The naira suffered more setbacks as it exchanged to the dollars at 480/$ at the parallel market on Friday.
In mid February, it had exchanged at 473/$ at the parallel market.
At the Investors & Exporters forex window, it reached a high of 415/$ on Friday.
Recently, the Governor of the Central Bank of Nigeria, Mr Godwin Emefiele, said the naira depreciated at the official market to 410 against the dollar.
Emefiele, who spoke at a summit on the economy by Bank CEOs in Lagos recently, said the drop in crude oil earnings and the associated reduction in foreign portfolio inflows significantly affected the supply of foreign exchange into Nigeria.
“In order to adjust for the decrease in supply of foreign exchange, the naira depreciated at the official window from 305/$ to 360/$ and now hovers around 410/$,” he said.
Figures obtained from the CBN showed that external reserves dropped by $1.1bn in February.
The reserves which stood at $36.19bn as of February 1 fell to $35.09bn as of February 26.

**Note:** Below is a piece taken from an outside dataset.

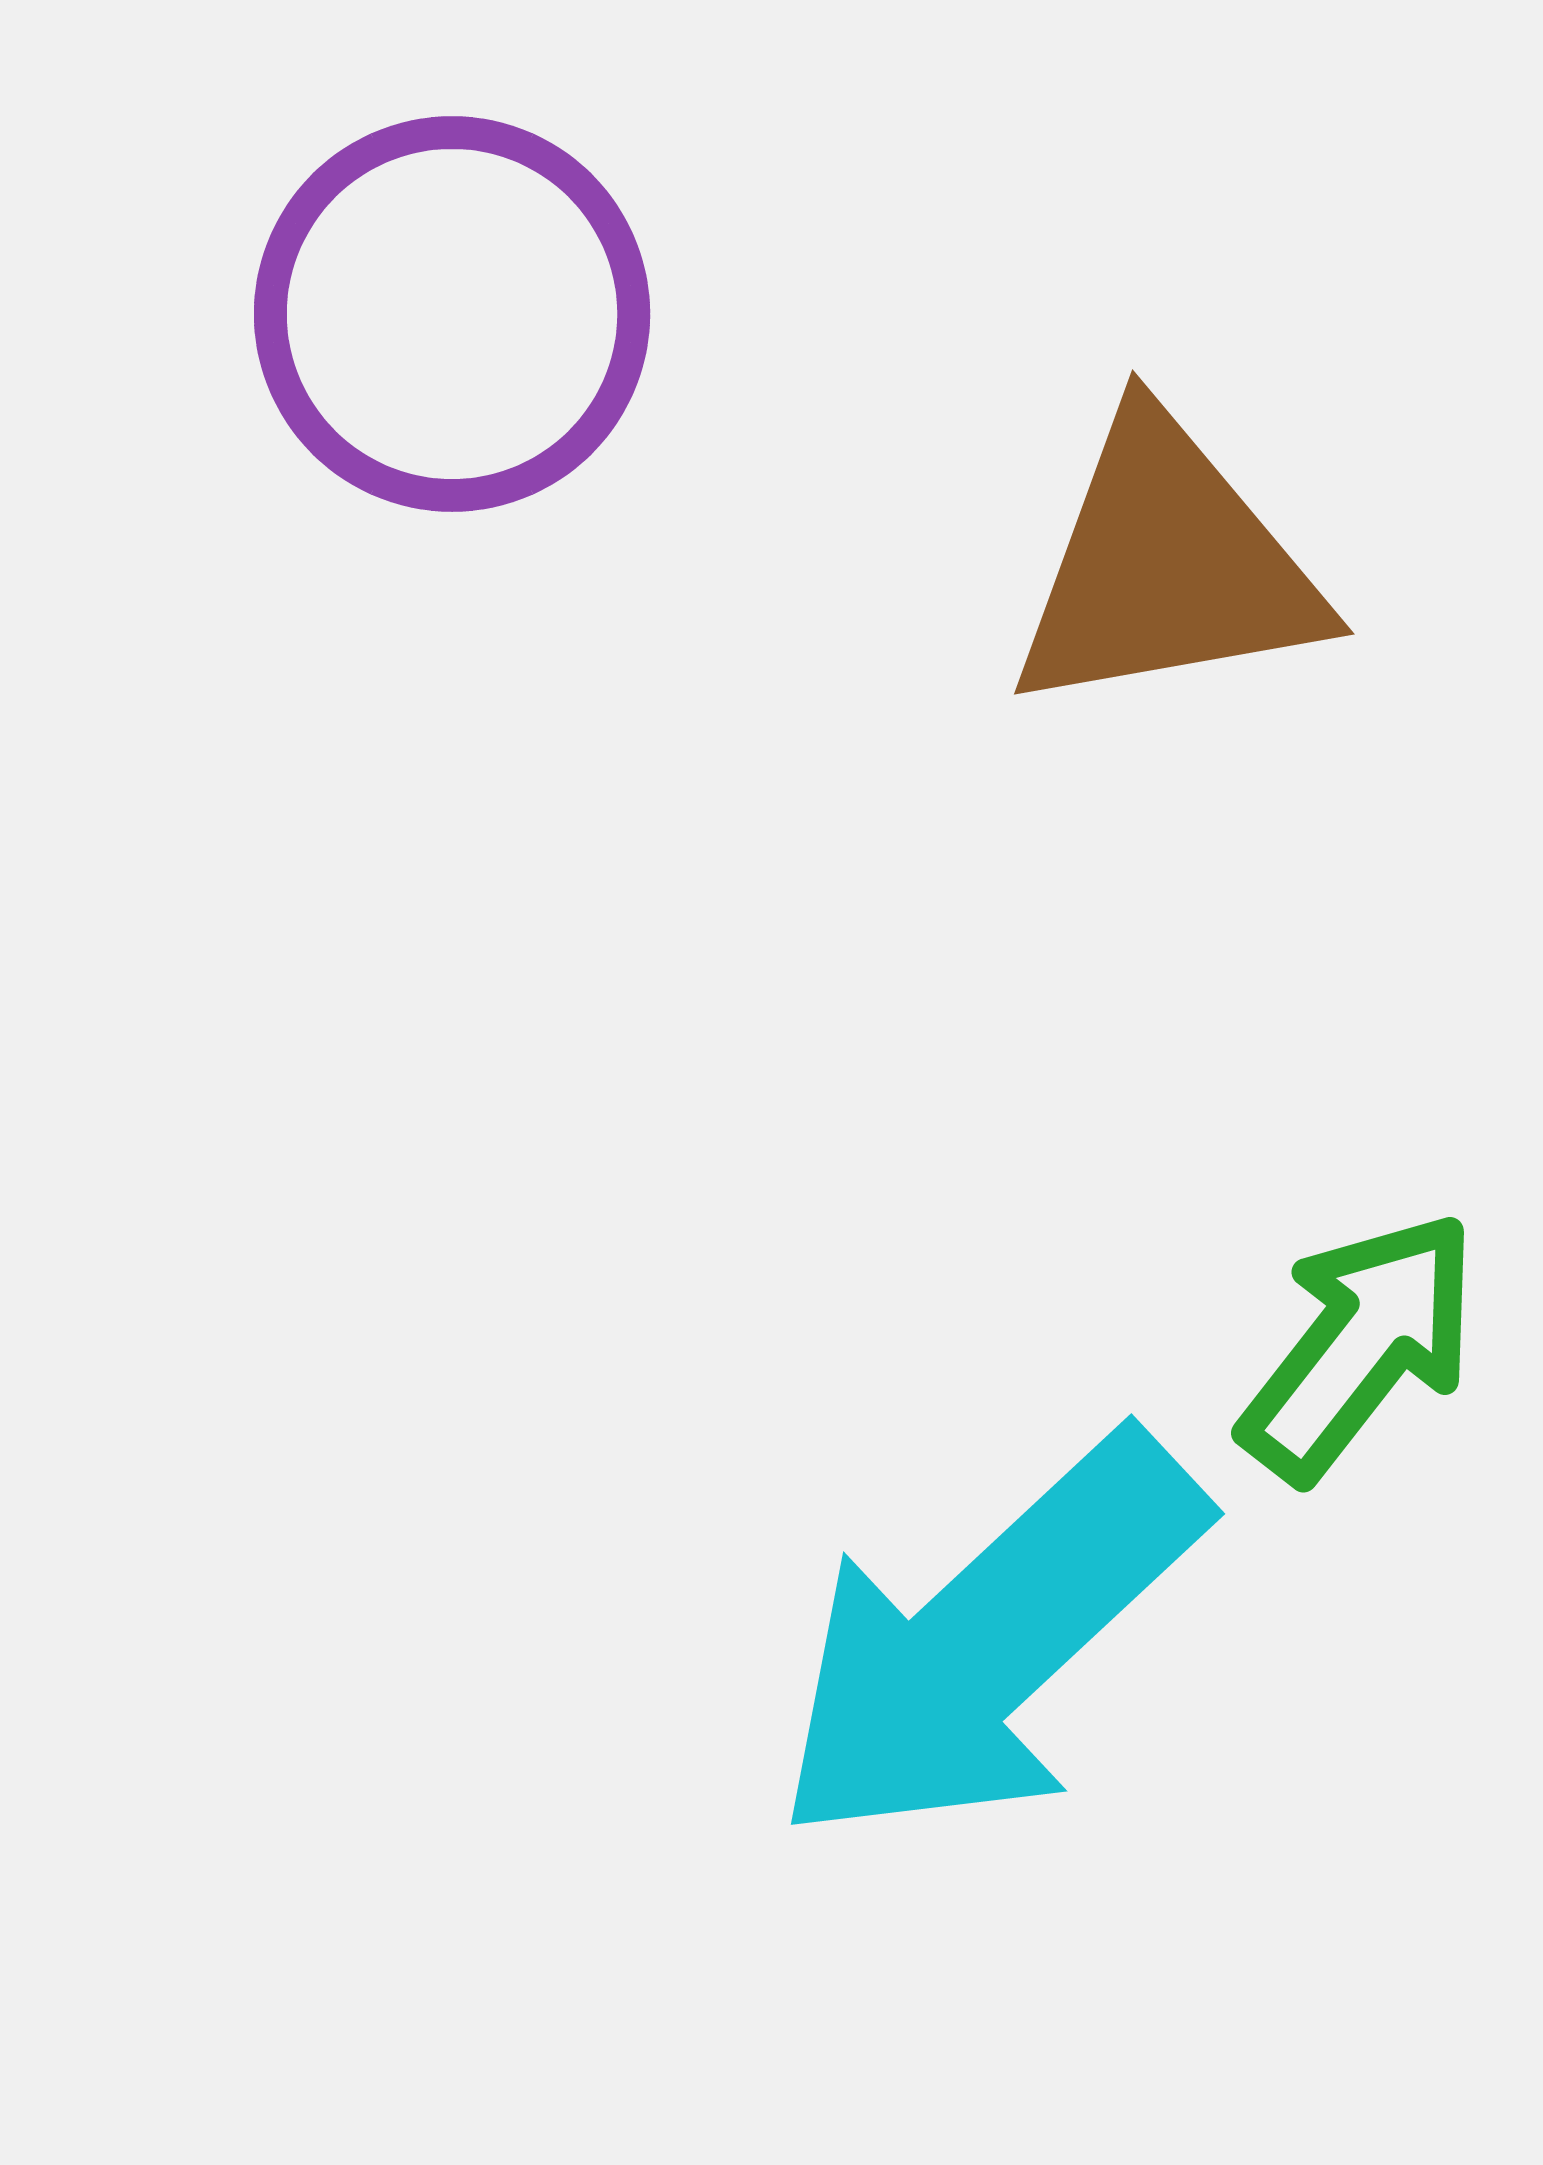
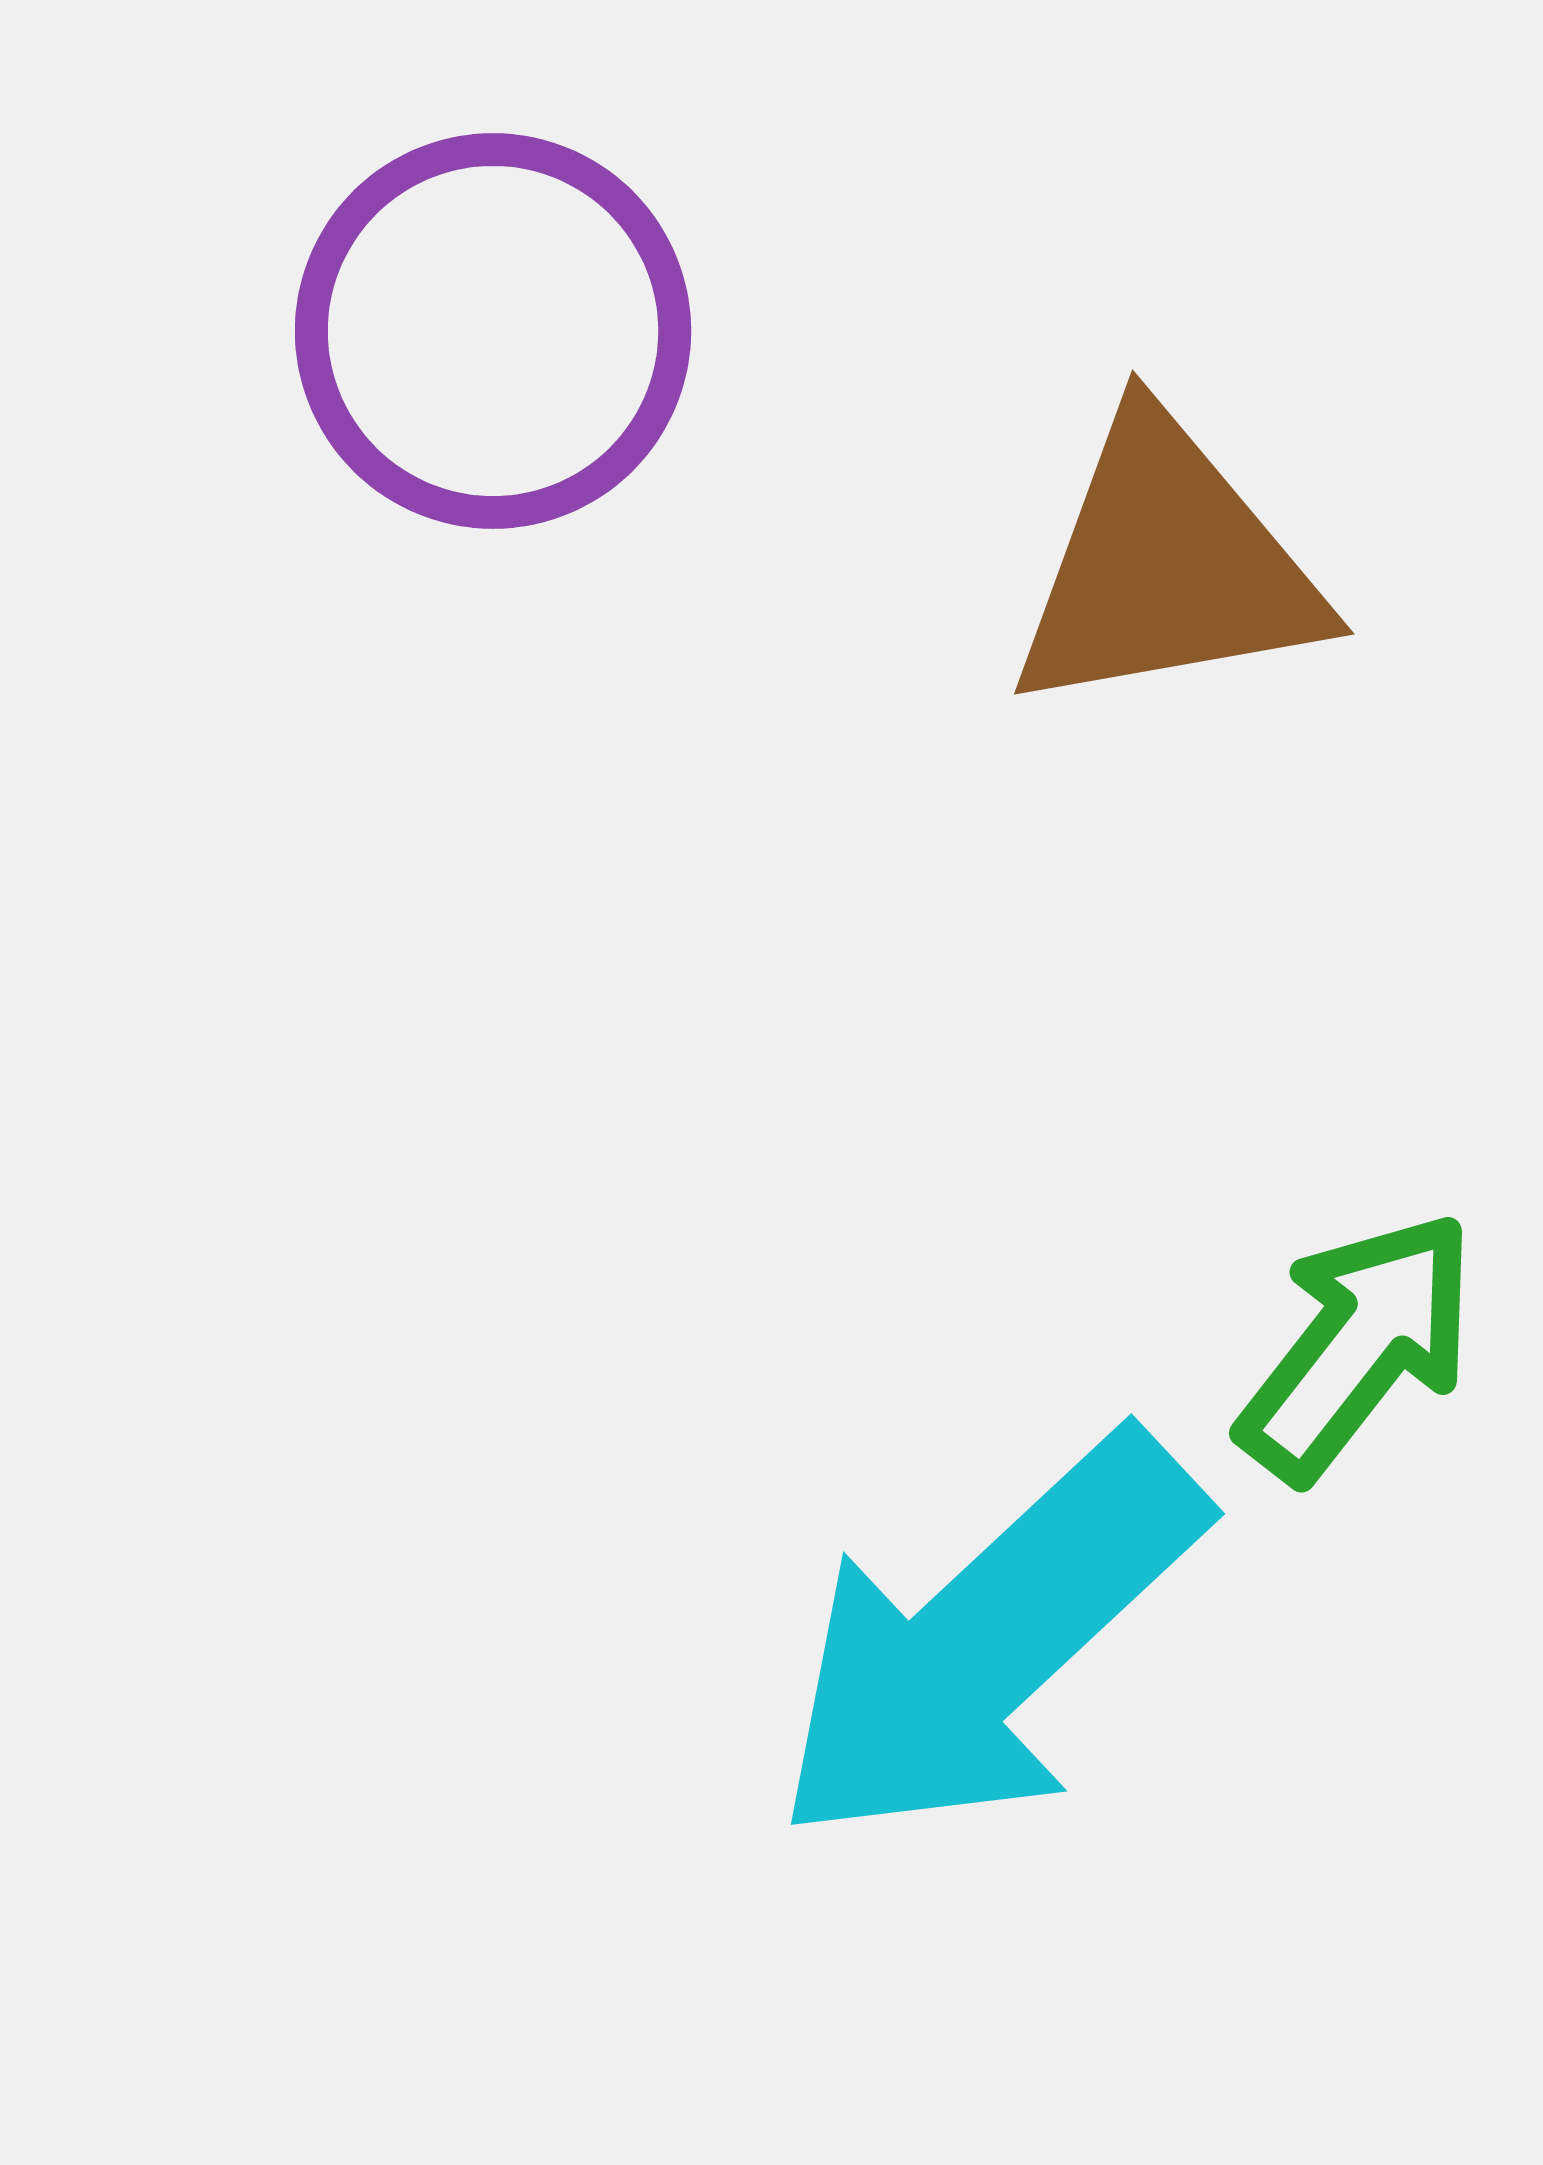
purple circle: moved 41 px right, 17 px down
green arrow: moved 2 px left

Emefiele said Nigeria’s external reserves at $35bn was sufficient to finance the country’s seven months’ imports.
He said, “With the decline in our foreign exchange earnings and subsequent adjustments in the value of the naira vis-à-vis the dollar, the CBN has continued to implement a demand management framework, which is designed to support improved production of items that can be produced in Nigeria, and further conservation of our external reserves.
“These measures have helped to prevent a significant decline in our reserves.
“Our external reserves currently stand at over $35bn and is sufficient to cover more than seven months of import of goods and services, even though the international rule of thumb is for reserves to cover about three months of imports.”